[Page images and extracted text]
========================================================================

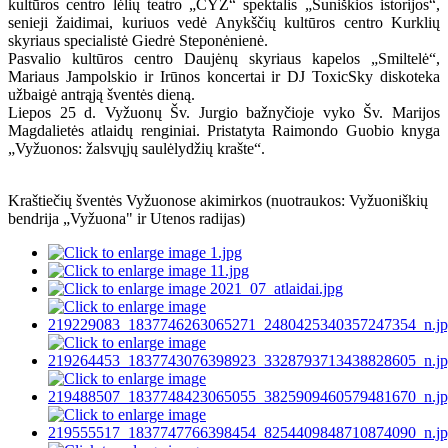
kultūros centro lėlių teatro „ČYZ“ spektalis „Šuniškios istorijos“,
senieji žaidimai, kuriuos vedė Anykščių kultūros centro Kurklių
skyriaus specialistė Giedrė Steponėnienė.
Pasvalio kultūros centro Daujėnų skyriaus kapelos „Smiltelė“,
Mariaus Jampolskio ir Irūnos koncertai ir DJ ToxicSky diskoteka
užbaigė antrąją šventės dieną.
Liepos 25 d. Vyžuonų Šv. Jurgio bažnyčioje vyko Šv. Marijos
Magdalietės atlaidų renginiai. Pristatyta Raimondo Guobio knyga
„Vyžuonos: žalsvųjų saulėlydžių krašte“.
Kraštiečių šventės Vyžuonose akimirkos (nuotraukos:
Vyžuoniškių
bendrija „Vyžuona" ir Utenos radijas)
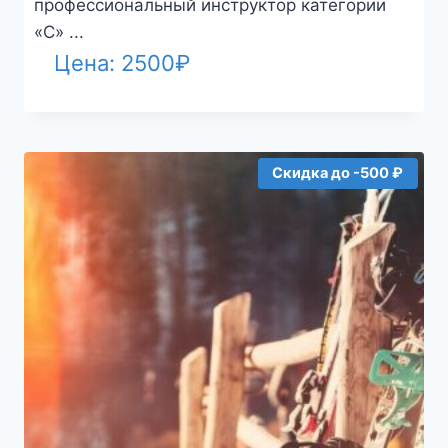
профессиональный инструктор категории
«С» ...
Цена:
2500
₽
Скидка до -500 ₽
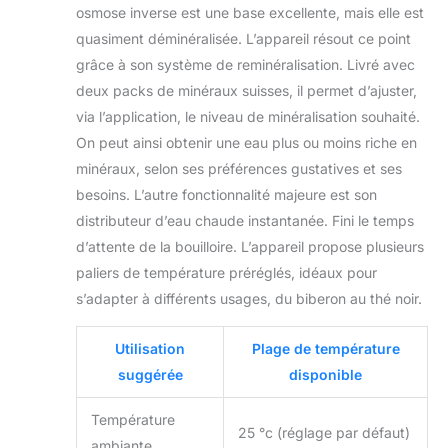
osmose inverse est une base excellente, mais elle est
tout, il est en effet
quasiment déminéralisée. L’appareil résout ce point
essentiel d'ajouter
des minéraux
grâce à son système de reminéralisation. Livré avec
naturels pour
deux packs de minéraux suisses, il permet d’ajuster,
garantir une eau de
via l’application, le niveau de minéralisation souhaité.
qualité . PACKS DE
On peut ainsi obtenir une eau plus ou moins riche en
MINÉRAUX REQUIS
: TheWell 2
minéraux, selon ses préférences gustatives et ses
fonctionne avec les
besoins. L’autre fonctionnalité majeure est son
packs de minéraux
distributeur d’eau chaude instantanée. Fini le temps
suisses
d’attente de la bouilloire. L’appareil propose plusieurs
LANGWATER. Une
filtration complète
paliers de température préréglés, idéaux pour
élimine tout, il est
s’adapter à différents usages, du biberon au thé noir.
donc essentiel de
réajouter des
Utilisation
Plage de température
minéraux pour
suggérée
disponible
garantir une eau de
qualité supérieure.
Température
25 °c (réglage par défaut)
ambiante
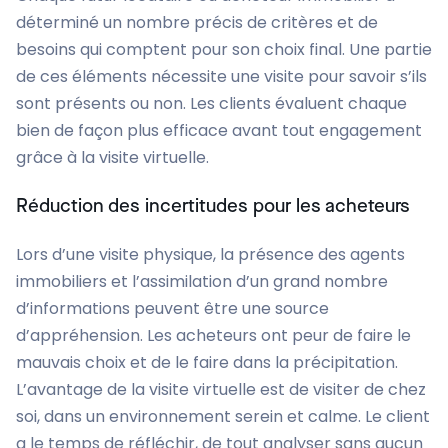
déterminé un nombre précis de critères et de
besoins qui comptent pour son choix final. Une partie
de ces éléments nécessite une visite pour savoir s’ils
sont présents ou non. Les clients évaluent chaque
bien de façon plus efficace avant tout engagement
grâce à la visite virtuelle.
Réduction des incertitudes pour les acheteurs
Lors d’une visite physique, la présence des agents
immobiliers et l’assimilation d’un grand nombre
d’informations peuvent être une source
d’appréhension. Les acheteurs ont peur de faire le
mauvais choix et de le faire dans la précipitation.
L’avantage de la visite virtuelle est de visiter de chez
soi, dans un environnement serein et calme. Le client
a le temps de réfléchir, de tout analyser sans aucun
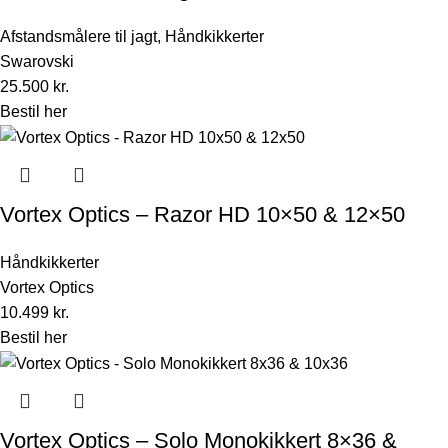
Afstandsmålere til jagt
,
Håndkikkerter
Swarovski
25.500
kr.
Bestil her
Vortex Optics – Razor HD 10×50 & 12×50
Håndkikkerter
Vortex Optics
10.499
kr.
Bestil her
Vortex Optics – Solo Monokikkert 8×36 &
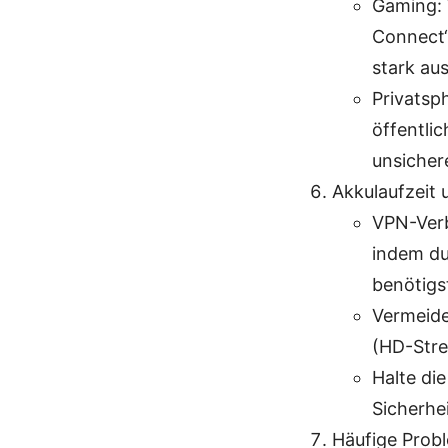
Gaming: 
Connect“
stark aus
Privatsp
öffentli
unsicher
Akkulaufzeit 
VPN-Verb
indem du
benötigs
Vermeide
(HD-Stre
Halte di
Sicherhe
Häufige Prob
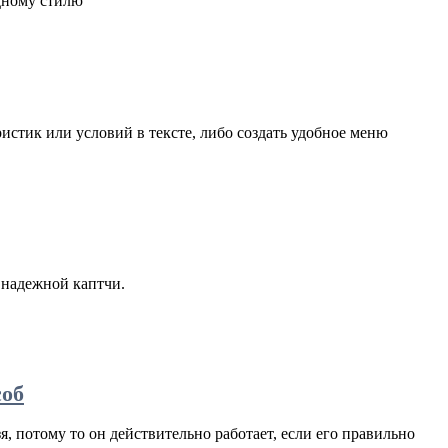
одному стилю
стик или условий в тексте, либо создать удобное меню
 надежной каптчи.
соб
я, потому то он действительно работает, если его правильно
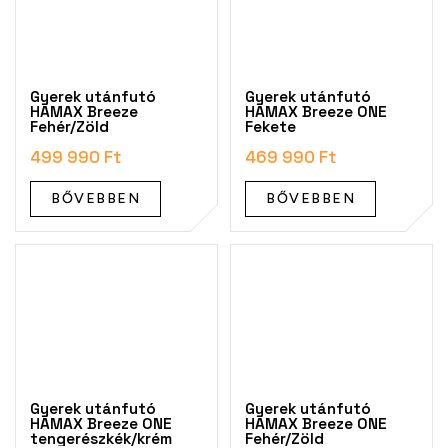
Gyerek utánfutó
Gyerek utánfutó
HAMAX Breeze
HAMAX Breeze ONE
Fehér/Zöld
Fekete
499 990 Ft
469 990 Ft
BŐVEBBEN
BŐVEBBEN
Gyerek utánfutó
Gyerek utánfutó
HAMAX Breeze ONE
HAMAX Breeze ONE
tengerészkék/krém
Fehér/Zöld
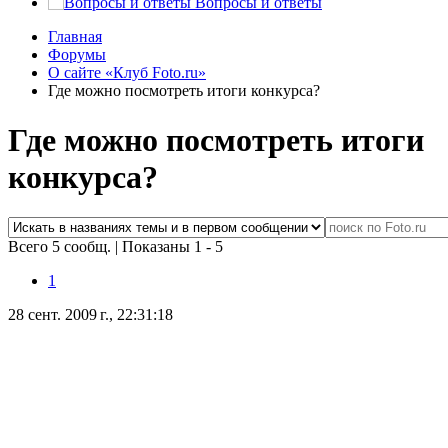
Вопросы и ответы
Главная
Форумы
О сайте «Клуб Foto.ru»
Где можно посмотреть итоги конкурса?
Где можно посмотреть итоги
конкурса?
Всего 5 сообщ.
|
Показаны 1 - 5
1
28 сент. 2009 г., 22:31:18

========================================================================

▸ TRY IT:
Each line above that contains the word "centro" must be copied.

▸ EXERCISE RESULT:
kultūros centro lėlių teatro „ČYZ“ spektalis „Šuniškios istorijos“,
senieji žaidimai, kuriuos vedė Anykščių kultūros centro Kurklių
Pasvalio kultūros centro Daujėnų skyriaus kapelos „Smiltelė“,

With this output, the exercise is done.